Stingray Perforce Full -
For a developer using the "Full" integration, the workflow looked like this:
The "Lazy" Checkout: Stingray had a unique approach to editing. When you opened a level or asset, it wasn't immediately checked out. The engine used a "edit-on-write" philosophy. Only when you actually made a change and hit "Save" would Stingray prompt you to check out the file in Perforce. This reduced the number of "false checkouts" where an artist opens a file to look at it but accidentally locks it for everyone else.
Handling Source Assets:
If you imported an FBX model, Stingray would process it into its internal format. The Perforce integration was smart enough to track both the source file (in a /source/ folder) and the compiled engine data (in /content/), ensuring that if an artist updated the source model, the corresponding engine files were updated in the same changelist.
The Stingray Hub: The Autodesk Desktop App (formerly Stingray Hub) played a role here. It ensured that all team members were running the exact same version of the engine. In Perforce, the engine binaries themselves could be versioned, ensuring that a script written in Stingray 1.6 didn't break when opened in Stingray 1.8. stingray perforce full
The "Full" integration in Stingray refers to the embedded plugin that connects the editor directly to the P4 server. This eliminates the need to constantly tab out to the P4V client to check files in or out.

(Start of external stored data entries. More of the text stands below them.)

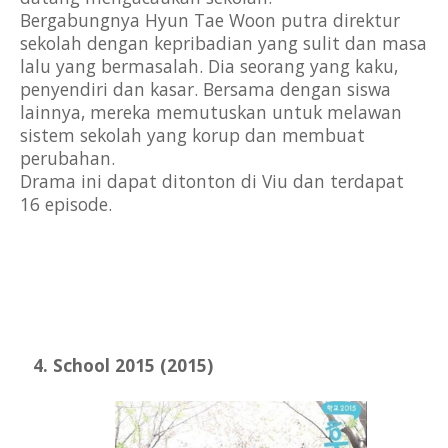
Bergabungnya Hyun Tae Woon putra direktur 
sekolah dengan kepribadian yang sulit dan masa 
lalu yang bermasalah. Dia seorang yang kaku, 
penyendiri dan kasar. Bersama dengan siswa 
lainnya, mereka memutuskan untuk melawan 
sistem sekolah yang korup dan membuat 
perubahan.
Drama ini dapat ditonton di Viu dan terdapat 
16 episode.
School 2015 (2015)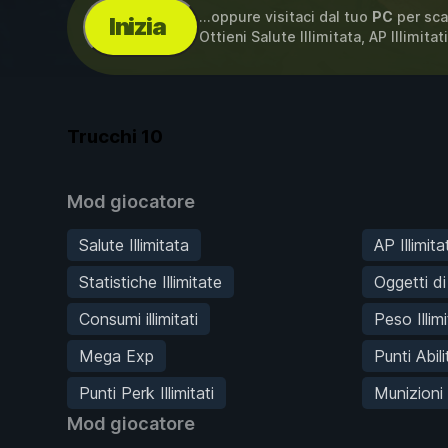
...oppure visitaci dal tuo
PC
per sca
Inizia
Ottieni Salute Illimitata, AP Illimitat
Trucchi
10
Mod giocatore
Salute Illimitata
AP Illimitat
Statistiche Illimitate
Oggetti d
Consumi illimitati
Peso Illim
Mega Exp
Punti Abilit
Punti Perk Illimitati
Munizioni I
Mod giocatore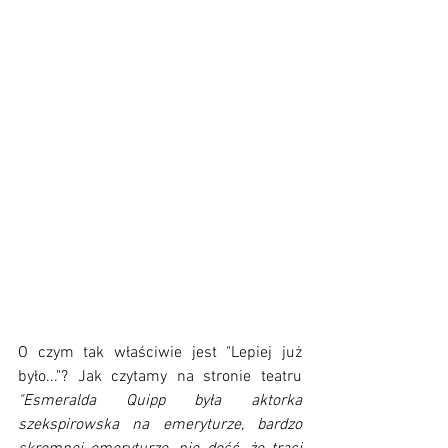
O czym tak właściwie jest "Lepiej już 
było..."? Jak czytamy na stronie teatru 
"Esmeralda Quipp była aktorka 
szekspirowska na emeryturze, bardzo 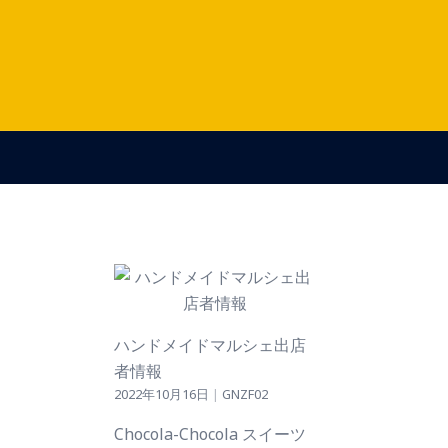
ハンドメイドマルシェ出店
者情報
2022年10月16日
|
GNZF02
Chocola-Chocola スイーツ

Here is how the workflow typically functions within the Stingray Editor:
Pre-built templates for:
Create a stream or classic workspace. The "Full" experience requires +w (writable) permissions in your workspace view. Without this, Stingray cannot auto-checkout.
Example workspace view:
//depot/game/Assets/... //yourworkspace/game/Assets/... +w
//depot/game/Engine/... //yourworkspace/game/Engine/... +w
Why use this legacy "Stingray" workflow instead of modern Git LFS? For a developer using the "Full" integration, the
| Feature | Stingray Perforce Full | Git LFS |
| :--- | :--- | :--- |
| Binary Locking | Native (exclusive checkout) | Requires git-lfs-lock (add-on) |
| Large File Speed | Incremental (delta transfers) | Full file on every change |
| Folder permissions | Per-directory ACLs | Repository-wide only |
| Partial checkout | Sparse workspaces (native) | Sparse-checkout (slower) |
| Unreal/Unity integration | Plug-in built-in | Third-party (GitHub Desktop) |
For game development, "Stingray Full" wins. For plain text source code, Git LFS is sufficient.